Deputy Mayor of Riga
- In office 9 November 2010 – 17 December 2018
- Preceded by: Ainārs Šlesers
- Succeeded by: Oļegs Burovs

Member of the Speaker of the Saeima
- In office 7 November 1995 – 1 November 1998

Personal details
- Born: 5 March 1961 (age 65) Jūrmala, Latvia, Soviet Union
- Party: Honor to serve Riga (2012–2024)
- Spouse: Ginta Amerika

= Andris Ameriks =

Latvian politician and economist (born 1961)
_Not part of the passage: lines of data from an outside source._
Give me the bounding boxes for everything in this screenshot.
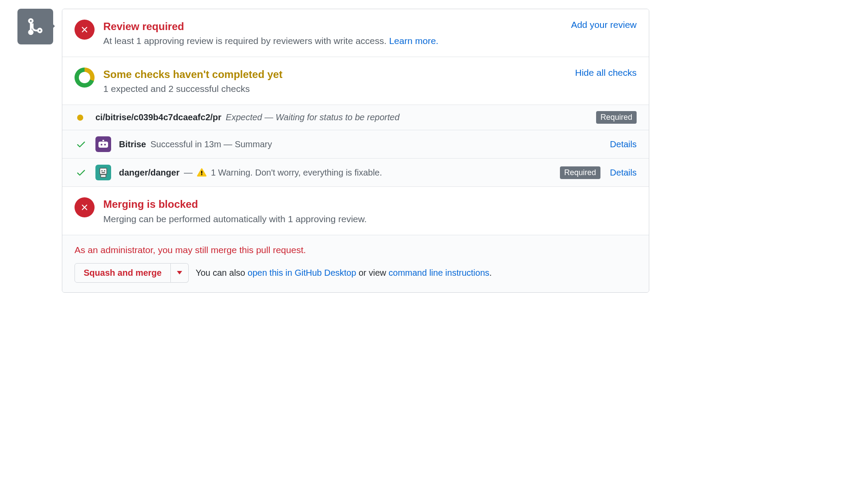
git-merge-icon bbox=[26, 17, 45, 36]
hide-checks-link[interactable]: Hide all checks bbox=[575, 68, 637, 78]
pending-status-icon bbox=[77, 115, 83, 121]
check-name: Bitrise bbox=[119, 139, 146, 149]
checks-section: Some checks haven't completed yet 1 expe… bbox=[62, 57, 649, 105]
svg-point-2 bbox=[104, 144, 106, 145]
checks-summary: 1 expected and 2 successful checks bbox=[103, 84, 282, 94]
svg-point-5 bbox=[102, 170, 103, 172]
success-status-icon bbox=[75, 167, 88, 178]
details-link[interactable]: Details bbox=[610, 139, 637, 149]
check-name: danger/danger bbox=[119, 168, 180, 178]
merge-hint-text: You can also open this in GitHub Desktop… bbox=[196, 268, 492, 278]
svg-point-6 bbox=[104, 170, 105, 172]
check-status-text: Successful in 13m — Summary bbox=[150, 139, 272, 149]
svg-rect-3 bbox=[102, 140, 104, 141]
dash: — bbox=[184, 168, 193, 178]
svg-rect-8 bbox=[101, 175, 106, 177]
check-icon bbox=[76, 139, 86, 149]
robot-face-icon bbox=[98, 140, 109, 149]
admin-override-note: As an administrator, you may still merge… bbox=[75, 245, 637, 255]
merge-status-panel: Review required At least 1 approving rev… bbox=[62, 9, 649, 293]
check-row: ci/bitrise/c039b4c7dcaeafc2/pr Expected … bbox=[62, 105, 649, 130]
checks-title: Some checks haven't completed yet bbox=[103, 68, 282, 81]
checks-progress-icon bbox=[75, 68, 95, 88]
check-row: danger/danger — 1 Warning. Don't worry, … bbox=[62, 159, 649, 187]
robot-icon bbox=[97, 166, 109, 179]
warning-icon bbox=[197, 168, 207, 177]
check-status-text: 1 Warning. Don't worry, everything is fi… bbox=[211, 168, 382, 178]
merging-blocked-section: Merging is blocked Merging can be perfor… bbox=[62, 187, 649, 235]
details-link[interactable]: Details bbox=[610, 168, 637, 178]
merging-blocked-title: Merging is blocked bbox=[103, 197, 637, 211]
check-name: ci/bitrise/c039b4c7dcaeafc2/pr bbox=[95, 112, 221, 122]
x-icon bbox=[80, 203, 89, 212]
success-status-icon bbox=[75, 139, 88, 149]
add-review-link[interactable]: Add your review bbox=[571, 20, 637, 30]
error-icon bbox=[75, 20, 95, 40]
check-row: Bitrise Successful in 13m — Summary Deta… bbox=[62, 130, 649, 159]
check-icon bbox=[76, 167, 86, 178]
svg-rect-0 bbox=[98, 142, 108, 148]
merge-status-icon bbox=[17, 9, 53, 44]
required-badge: Required bbox=[560, 166, 600, 179]
squash-merge-button[interactable]: Squash and merge bbox=[75, 263, 171, 283]
svg-rect-4 bbox=[100, 168, 107, 174]
review-required-section: Review required At least 1 approving rev… bbox=[62, 9, 649, 57]
review-required-description: At least 1 approving review is required … bbox=[103, 36, 438, 46]
required-badge: Required bbox=[596, 111, 637, 124]
cli-instructions-link[interactable]: command line instructions bbox=[389, 268, 489, 277]
svg-rect-7 bbox=[102, 172, 105, 173]
merging-blocked-description: Merging can be performed automatically w… bbox=[103, 214, 637, 224]
review-required-title: Review required bbox=[103, 20, 438, 33]
x-icon bbox=[80, 25, 89, 34]
caret-down-icon bbox=[177, 271, 182, 274]
merge-button-group: Squash and merge bbox=[75, 263, 189, 283]
merge-footer: As an administrator, you may still merge… bbox=[62, 235, 649, 292]
open-desktop-link[interactable]: open this in GitHub Desktop bbox=[248, 268, 356, 277]
check-status-text: Expected — Waiting for status to be repo… bbox=[226, 112, 400, 122]
learn-more-link[interactable]: Learn more. bbox=[389, 36, 438, 46]
error-icon bbox=[75, 197, 95, 217]
bitrise-avatar-icon bbox=[95, 136, 111, 152]
merge-dropdown-button[interactable] bbox=[171, 263, 189, 283]
danger-avatar-icon bbox=[95, 165, 111, 180]
svg-point-1 bbox=[101, 144, 102, 145]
Andris Ameriks (born March 5, 1961, in Jūrmala, Latvian SSR) is a Latvian politician and economist who has been serving as a Member of the European Parliament since the 2019 elections. He is a former deputy mayor of Riga.

==Political career==
===Career in national politics===
During his youth, he was a former first secretary of the Communist Youth organization of the Latvian SSR. From 1993 to 1998 he was a member of the Saeima, representing the National Harmony Party and later, Democratic Party "Saimnieks". From 2001 he has been a member of the Riga City Council, from 2010 till 2018 serving as the Deputy Chairman of Riga City Council, i.e. the deputy mayor of the Latvian capital.

Ameriks is known to be getting a significant part of his income from investments in payday loan companies. In 2017 Ameriks received the largest income among the elected municipal officials in Latvia, reporting an income of 616,386 EUR and 35,250 USD, with most of it being interest payments from Mogo non-bank lender and from the sale of securities.

Ameriks resigned as deputy mayor of Riga City Council on December 17, 2018, amid corruption allegations around Rīgas Satiksme. On December 19, 2018, members from the Riga City Council opposition initiated an unsuccessful vote of no confidence against Ameriks as a board chairman for Freeport of Riga.

===Member of the European Parliament===
Ameriks has been a Member of the European Parliament since the 2019 elections. He has since been serving on the Committee on Transport and Tourism and the Committee on Petitions.

In addition to his committee assignments, Ameriks is part of the Parliament’s delegation to the EU-Kazakhstan, EU-Kyrgyzstan, EU-Uzbekistan and EU-Tajikistan Parliamentary Cooperation Committees and for relations with Turkmenistan and Mongolia. He is also a member of the European Parliament Intergroup on Western Sahara.